• _Exercise objective_
Would you repeat the entries below word for word and omit the pictures?

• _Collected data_
▬▬▬▬▬▬

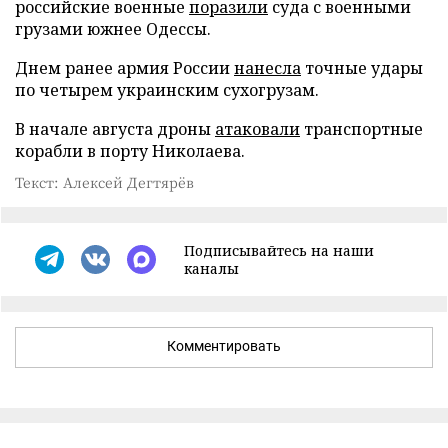
российские военные
поразили
суда с военными
грузами южнее Одессы.
Днем ранее армия России
нанесла
точные удары
по четырем украинским сухогрузам.
В начале августа дроны
атаковали
транспортные
корабли в порту Николаева.
Текст: Алексей Дегтярёв
Подписывайтесь на наши
каналы
Комментировать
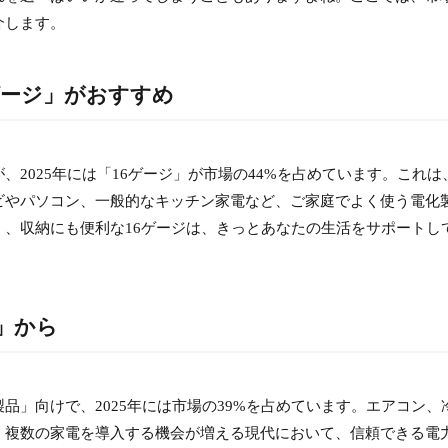
介します。
6ゲージ」がおすすめ
2025年には「16ゲージ」が市場の44%を占めています。これは
ビやパソコン、一般的なキッチン家電など、ご家庭でよく使う電化
、収納にも便利な16ゲージは、きっとあなたの生活をサポートし
品」から
品」向けで、2025年には市場の39%を占めています。エアコン、
、複数の家電を導入する機会が増える現代において、信頼できる電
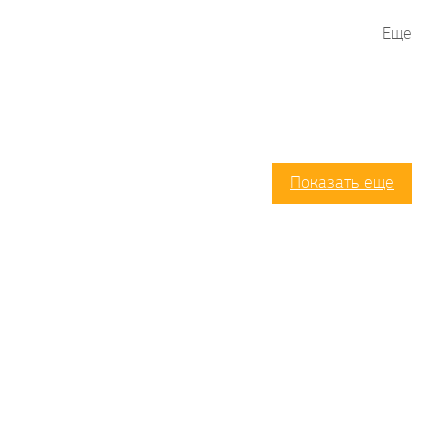
Еще
Показать еще
айн
АРТ-библиотека
Артотека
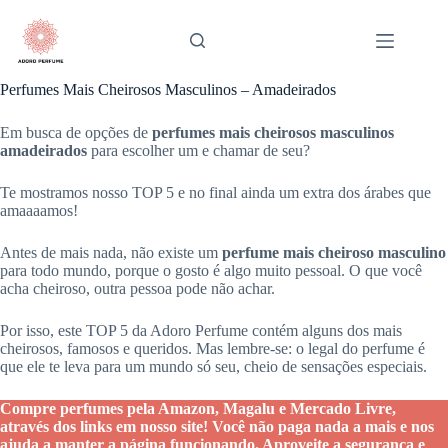
Pular
para
o
conteúdo
Perfumes Mais Cheirosos Masculinos – Amadeirados
Em busca de opções de
perfumes mais cheirosos masculinos
amadeirados
para escolher um e chamar de seu?
Te mostramos nosso TOP 5 e no final ainda um extra dos árabes que
amaaaamos!
Antes de mais nada, não existe um
perfume mais cheiroso masculino
para todo mundo, porque o gosto é algo muito pessoal. O que você
acha cheiroso, outra pessoa pode não achar.
Por isso, este TOP 5 da Adoro Perfume contém alguns dos mais
cheirosos, famosos e queridos. Mas lembre-se: o legal do perfume é
que ele te leva para um mundo só seu, cheio de sensações especiais.
Compre perfumes pela Amazon, Magalu e Mercado Livre,
através dos links em nosso site! Você não paga nada a mais e nos
ajuda a manter a página funcionando. Aproveite a segurança e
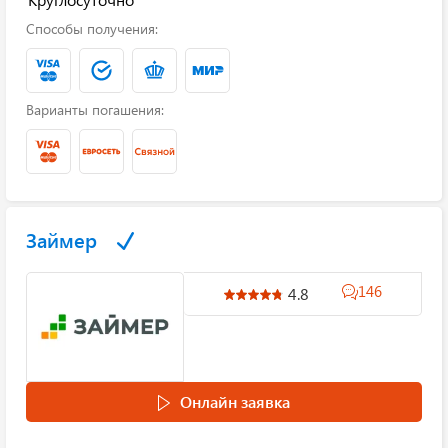
Способы получения:
Варианты погашения:
Займер
146
4.8
Онлайн заявка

▬▬▬▬▬▬

• _The completed task_
российские военные
поразили
суда с военными
грузами южнее Одессы.
Днем ранее армия России
нанесла
точные удары
по четырем украинским сухогрузам.
В начале августа дроны
атаковали
транспортные
корабли в порту Николаева.
Текст: Алексей Дегтярёв
Подписывайтесь на наши
каналы
Комментировать
介します。
6ゲージ」がおすすめ
2025年には「16ゲージ」が市場の44%を占めています。これは
ビやパソコン、一般的なキッチン家電など、ご家庭でよく使う電化
、収納にも便利な16ゲージは、きっとあなたの生活をサポートし
品」から
品」向けで、2025年には市場の39%を占めています。エアコン、
、複数の家電を導入する機会が増える現代において、信頼できる電
Еще
Показать еще
айн
АРТ-библиотека
Артотека
Pular
para
o
conteúdo
Perfumes Mais Cheirosos Masculinos – Amadeirados
Em busca de opções de
perfumes mais cheirosos masculinos
amadeirados
para escolher um e chamar de seu?
Te mostramos nosso TOP 5 e no final ainda um extra dos árabes que
amaaaamos!
Antes de mais nada, não existe um
perfume mais cheiroso masculino
para todo mundo, porque o gosto é algo muito pessoal. O que você
acha cheiroso, outra pessoa pode não achar.
Por isso, este TOP 5 da Adoro Perfume contém alguns dos mais
cheirosos, famosos e queridos. Mas lembre-se: o legal do perfume é
que ele te leva para um mundo só seu, cheio de sensações especiais.
Compre perfumes pela Amazon, Magalu e Mercado Livre,
através dos links em nosso site! Você não paga nada a mais e nos
ajuda a manter a página funcionando. Aproveite a segurança e
Способы получения:
Варианты погашения:
Займер
146
4.8
Онлайн заявка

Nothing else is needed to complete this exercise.